Residents voted 265-159 in favor of the change to a decades-old law that outlawed all kinds of livestock in the city.
“It’s a good day today,” Teresa Gire said Wednesday. Gire has a backyard coop and campaigned with the slogan, “A hen is a pet with benefits.”
The measure was initiated last fall after complaints were filed at City Hall against at least one resident who kept chickens, including a rooster, in a backyard coop. According to the complaint, the rooster disrupted their sleep.
Park River is a Walsh County community of 1,400 — about 60 miles northwest of Grand Forks.
When local officials checked, they discovered the old law, which prohibited all poultry.

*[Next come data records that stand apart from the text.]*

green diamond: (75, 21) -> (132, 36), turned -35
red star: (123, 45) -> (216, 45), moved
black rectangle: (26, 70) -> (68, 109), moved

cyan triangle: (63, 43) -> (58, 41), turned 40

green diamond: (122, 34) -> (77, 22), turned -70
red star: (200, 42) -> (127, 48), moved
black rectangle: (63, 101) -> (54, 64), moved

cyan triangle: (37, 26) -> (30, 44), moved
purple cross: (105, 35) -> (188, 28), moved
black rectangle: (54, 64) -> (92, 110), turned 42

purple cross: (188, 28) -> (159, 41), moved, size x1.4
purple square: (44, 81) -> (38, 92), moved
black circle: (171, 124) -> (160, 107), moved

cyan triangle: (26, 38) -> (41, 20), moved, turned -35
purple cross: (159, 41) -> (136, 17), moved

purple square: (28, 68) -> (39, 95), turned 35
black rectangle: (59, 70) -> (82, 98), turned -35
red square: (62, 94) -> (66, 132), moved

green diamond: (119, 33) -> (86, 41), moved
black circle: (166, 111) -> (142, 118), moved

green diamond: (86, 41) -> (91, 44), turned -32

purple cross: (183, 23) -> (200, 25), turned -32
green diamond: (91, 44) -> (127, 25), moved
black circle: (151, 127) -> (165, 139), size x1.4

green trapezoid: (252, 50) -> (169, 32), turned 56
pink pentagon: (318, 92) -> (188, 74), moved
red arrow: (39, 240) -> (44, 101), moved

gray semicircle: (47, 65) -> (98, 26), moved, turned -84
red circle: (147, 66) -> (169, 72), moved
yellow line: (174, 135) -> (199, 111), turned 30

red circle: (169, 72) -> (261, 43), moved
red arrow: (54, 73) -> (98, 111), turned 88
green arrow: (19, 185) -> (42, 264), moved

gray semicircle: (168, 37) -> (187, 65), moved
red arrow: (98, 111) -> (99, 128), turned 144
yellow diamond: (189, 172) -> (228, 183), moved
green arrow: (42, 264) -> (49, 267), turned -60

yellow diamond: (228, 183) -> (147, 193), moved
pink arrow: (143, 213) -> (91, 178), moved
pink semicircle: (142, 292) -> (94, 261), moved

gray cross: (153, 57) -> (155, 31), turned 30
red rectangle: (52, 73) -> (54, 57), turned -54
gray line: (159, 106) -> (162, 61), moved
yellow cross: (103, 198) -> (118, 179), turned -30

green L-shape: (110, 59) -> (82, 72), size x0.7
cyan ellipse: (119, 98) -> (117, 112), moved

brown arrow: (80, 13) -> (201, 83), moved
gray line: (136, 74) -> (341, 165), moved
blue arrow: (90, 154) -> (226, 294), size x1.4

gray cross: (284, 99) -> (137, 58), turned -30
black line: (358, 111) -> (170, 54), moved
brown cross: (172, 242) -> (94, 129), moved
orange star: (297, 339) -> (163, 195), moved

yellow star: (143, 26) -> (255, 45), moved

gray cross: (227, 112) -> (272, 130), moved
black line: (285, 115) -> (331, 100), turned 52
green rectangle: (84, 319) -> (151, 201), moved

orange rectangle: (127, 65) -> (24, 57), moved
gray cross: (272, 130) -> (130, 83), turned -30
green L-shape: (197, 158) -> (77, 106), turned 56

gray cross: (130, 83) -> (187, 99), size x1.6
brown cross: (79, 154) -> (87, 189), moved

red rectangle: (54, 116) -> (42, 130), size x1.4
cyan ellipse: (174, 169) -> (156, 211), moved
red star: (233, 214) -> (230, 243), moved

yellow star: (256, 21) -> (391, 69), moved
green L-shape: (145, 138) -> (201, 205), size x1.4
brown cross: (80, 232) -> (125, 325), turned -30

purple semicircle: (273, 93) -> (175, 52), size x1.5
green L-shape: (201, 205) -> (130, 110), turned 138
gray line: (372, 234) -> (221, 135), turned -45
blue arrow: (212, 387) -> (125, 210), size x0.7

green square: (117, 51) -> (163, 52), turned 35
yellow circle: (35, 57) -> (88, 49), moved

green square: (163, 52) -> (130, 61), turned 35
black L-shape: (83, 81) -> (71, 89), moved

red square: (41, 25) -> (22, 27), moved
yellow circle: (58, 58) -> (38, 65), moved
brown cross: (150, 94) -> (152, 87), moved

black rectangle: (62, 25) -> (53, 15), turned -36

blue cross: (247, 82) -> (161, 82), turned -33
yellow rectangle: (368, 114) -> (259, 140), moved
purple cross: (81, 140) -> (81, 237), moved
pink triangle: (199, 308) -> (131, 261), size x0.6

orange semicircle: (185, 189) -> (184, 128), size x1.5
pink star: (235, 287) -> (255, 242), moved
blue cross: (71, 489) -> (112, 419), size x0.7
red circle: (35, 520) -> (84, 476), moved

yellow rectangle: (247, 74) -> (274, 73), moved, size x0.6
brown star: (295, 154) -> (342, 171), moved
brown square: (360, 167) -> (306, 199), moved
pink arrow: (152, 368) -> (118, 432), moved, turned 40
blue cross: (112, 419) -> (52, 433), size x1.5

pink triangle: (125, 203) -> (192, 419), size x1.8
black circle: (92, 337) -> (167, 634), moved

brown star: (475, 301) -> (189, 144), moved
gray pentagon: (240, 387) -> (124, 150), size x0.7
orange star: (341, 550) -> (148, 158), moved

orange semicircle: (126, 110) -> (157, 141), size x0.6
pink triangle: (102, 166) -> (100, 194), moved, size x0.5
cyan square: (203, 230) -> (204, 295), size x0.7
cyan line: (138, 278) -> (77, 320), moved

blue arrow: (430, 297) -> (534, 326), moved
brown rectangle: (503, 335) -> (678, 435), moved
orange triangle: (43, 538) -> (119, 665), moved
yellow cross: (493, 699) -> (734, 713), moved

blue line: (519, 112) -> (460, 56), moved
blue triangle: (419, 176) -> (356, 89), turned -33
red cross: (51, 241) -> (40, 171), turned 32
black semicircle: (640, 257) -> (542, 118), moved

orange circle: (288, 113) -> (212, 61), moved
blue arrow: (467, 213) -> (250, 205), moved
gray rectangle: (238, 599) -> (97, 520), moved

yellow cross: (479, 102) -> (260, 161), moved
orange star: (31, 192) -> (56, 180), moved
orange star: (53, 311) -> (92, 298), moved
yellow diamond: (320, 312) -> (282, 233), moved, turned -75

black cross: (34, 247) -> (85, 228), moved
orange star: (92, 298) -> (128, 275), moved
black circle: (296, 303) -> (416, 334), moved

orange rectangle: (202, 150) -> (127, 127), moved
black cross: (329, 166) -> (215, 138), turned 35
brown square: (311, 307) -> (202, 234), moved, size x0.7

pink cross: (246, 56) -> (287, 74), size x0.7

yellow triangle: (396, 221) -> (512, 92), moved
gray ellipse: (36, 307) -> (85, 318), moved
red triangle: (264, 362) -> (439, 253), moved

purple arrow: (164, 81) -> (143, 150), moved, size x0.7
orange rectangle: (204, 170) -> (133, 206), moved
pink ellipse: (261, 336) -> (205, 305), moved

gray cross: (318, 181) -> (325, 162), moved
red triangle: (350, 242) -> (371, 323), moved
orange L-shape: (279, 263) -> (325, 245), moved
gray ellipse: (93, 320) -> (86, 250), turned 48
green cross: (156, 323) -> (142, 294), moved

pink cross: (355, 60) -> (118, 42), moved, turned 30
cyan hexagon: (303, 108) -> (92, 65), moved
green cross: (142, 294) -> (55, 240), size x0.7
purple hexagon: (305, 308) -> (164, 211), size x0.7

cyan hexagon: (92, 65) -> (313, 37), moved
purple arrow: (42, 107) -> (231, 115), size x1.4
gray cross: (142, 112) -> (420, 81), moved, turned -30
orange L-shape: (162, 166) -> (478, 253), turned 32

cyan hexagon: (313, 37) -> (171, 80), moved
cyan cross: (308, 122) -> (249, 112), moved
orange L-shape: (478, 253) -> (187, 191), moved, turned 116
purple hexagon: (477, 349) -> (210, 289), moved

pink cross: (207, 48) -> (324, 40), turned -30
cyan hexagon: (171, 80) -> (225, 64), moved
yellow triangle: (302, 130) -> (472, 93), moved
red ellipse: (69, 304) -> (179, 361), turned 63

So, all three known poultry owners — and apparent animal law scofflaws — were informed they had to get rid of their chickens.
Gire, who regards her hens as pets not just for her but for her grandchildren, decided to fight City Hall. She had four hens that lived in an enclosed, heated 4-by-10-foot structure that bears the fictional 922 Chickadee Lane address.
“I’ve lost some people in my family,” she said last fall, “and those people are why those chickens are here. They take me back to a time when they were here. I feel they give me solace, some kind of peace.”
Gire and other community members convinced Park River City Council to reconsider the ordinance. After a tie vote, Mayor Dan Stenvold and City Council decided to put the issue on the ballot.
Gire and some friends campaigned by placing signs and information cards around the community touting benefits of a hen-raising hobby, including fresh eggs and potential 4-H projects for youths in the community.
She also campaigned door-to-door.
“I’m just overwhelmed and so grateful to people in Park River,” she said. “I hope other people can feel free to raise chickens if they want to, and it’s fun for the kids.”
“I think democracy works,” Stenvold said. “It was such a hot topic. No matter what decision we made would have been wrong.”
City officials are just beginning to work out the details of amended ordinance, according to Stenvold.
“There’s a lot of steps people will have to take to get chickens,” he said.
Under the law change, residents may keep as many as eight hens without a license, as long as they have approval from 75 percent of the property owners within 200 feet of their coops, and comply with other rules governing the poultry, including a ban on slaughtering or butchering within city limits.
The mayor also said city officials now can concentrate on pressing infrastructure issues.
City Council will open bids next month on a project to replace the city’s 80-year-old water tower, as well as to replace about 5,000 feet of water mains in town.
“The water tower had a 50-year life expectancy and the estimate to make repairs was over $900,000,” he said.
The city also is working on its new North Star housing addition, where construction has begun or is about to begin on three new houses.